All of lore.kernel.org
 help / color / mirror / Atom feed
From: Josef Bacik <josef@toxicpanda.com>
To: Amir Goldstein <amir73il@gmail.com>
Cc: kernel-team@fb.com, linux-fsdevel@vger.kernel.org, jack@suse.cz,
	brauner@kernel.org
Subject: Re: [PATCH 10/10] fsnotify: generate pre-content permission event on page fault
Date: Mon, 29 Jul 2024 13:11:20 -0400	[thread overview]
Message-ID: <20240729171120.GB3596468@perftesting> (raw)
In-Reply-To: <CAOQ4uxgXEzT=Buwu8SOkQG+2qcObmdH4NgsGme8bECObiobfTQ@mail.gmail.com>

On Thu, Jul 25, 2024 at 11:19:33PM +0300, Amir Goldstein wrote:
> On Thu, Jul 25, 2024 at 9:20 PM Josef Bacik <josef@toxicpanda.com> wrote:
> >
> > FS_PRE_ACCESS or FS_PRE_MODIFY will be generated on page fault depending
> > on the faulting method.
> >
> > This pre-content event is meant to be used by hierarchical storage
> > managers that want to fill in the file content on first read access.
> >
> > Signed-off-by: Josef Bacik <josef@toxicpanda.com>
> > ---
> >  fs/notify/fsnotify.c             | 13 +++++++++
> >  include/linux/fsnotify_backend.h | 14 +++++++++
> >  mm/filemap.c                     | 50 ++++++++++++++++++++++++++++----
> >  3 files changed, 71 insertions(+), 6 deletions(-)
> >
> > diff --git a/fs/notify/fsnotify.c b/fs/notify/fsnotify.c
> > index 1ca4a8da7f29..435232d46b4f 100644
> > --- a/fs/notify/fsnotify.c
> > +++ b/fs/notify/fsnotify.c
> > @@ -28,6 +28,19 @@ void __fsnotify_vfsmount_delete(struct vfsmount *mnt)

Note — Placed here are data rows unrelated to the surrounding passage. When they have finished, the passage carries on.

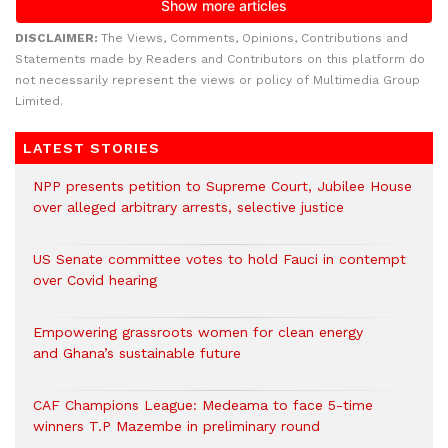
DISCLAIMER:
The Views, Comments, Opinions, Contributions and
Statements made by Readers and Contributors on this platform do
not necessarily represent the views or policy of Multimedia Group
Limited.
LATEST STORIES
NPP presents petition to Supreme Court, Jubilee House
over alleged arbitrary arrests, selective justice
US Senate committee votes to hold Fauci in contempt
over Covid hearing
Empowering grassroots women for clean energy
and Ghana’s sustainable future
CAF Champions League: Medeama to face 5-time
winners T.P Mazembe in preliminary round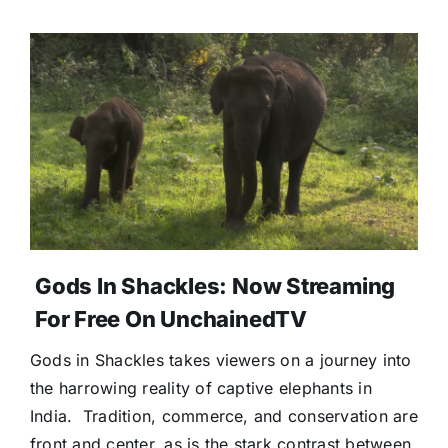
Gods In Shackles: Now Streaming
For Free On UnchainedTV
Gods in Shackles takes viewers on a journey into
the harrowing reality of captive elephants in
India. Tradition, commerce, and conservation are
front and center, as is the stark contrast between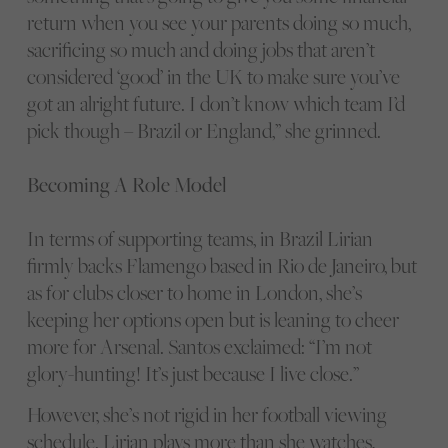
return when you see your parents doing so much,
sacrificing so much and doing jobs that aren’t
considered ‘good’ in the UK to make sure you’ve
got an alright future. I don’t know which team I’d
pick though – Brazil or England,” she grinned.
Becoming A Role Model
In terms of supporting teams, in Brazil Lirian
firmly backs Flamengo based in Rio de Janeiro, but
as for clubs closer to home in London, she’s
keeping her options open but is leaning to cheer
more for Arsenal. Santos exclaimed: “I’m not
glory-hunting! It’s just because I live close.”
However, she’s not rigid in her football viewing
schedule. Lirian plays more than she watches,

> >         fsnotify_clear_marks_by_mount(mnt);
> >  }
> >
> > +bool fsnotify_file_has_content_watches(struct file *file)
> 
> nit: has_pre_content_watches...
> 
> > +{
> > +       struct inode *inode = file_inode(file);
> > +       struct super_block *sb = inode->i_sb;
> > +       struct mount *mnt = real_mount(file->f_path.mnt);
> > +       u32 mask = inode->i_fsnotify_mask;
> > +
> > +       mask |= mnt->mnt_fsnotify_mask;
> > +       mask |= sb->s_fsnotify_mask;
> > +
> > +       return !!(mask & FSNOTIFY_PRE_CONTENT_EVENTS);
> 
> This can use the fsnotify_object_watched() helper, and it will need
> the READ_ONCE() that are just being added to avoid data races.
> 
> > +}
> > +
> >  /**
> >   * fsnotify_unmount_inodes - an sb is unmounting.  handle any watched inodes.
> >   * @sb: superblock being unmounted.
> > diff --git a/include/linux/fsnotify_backend.h b/include/linux/fsnotify_backend.h
> > index 36c3d18cc40a..6983fbf096b8 100644
> > --- a/include/linux/fsnotify_backend.h
> > +++ b/include/linux/fsnotify_backend.h
> > @@ -900,6 +900,15 @@ static inline void fsnotify_init_event(struct fsnotify_event *event)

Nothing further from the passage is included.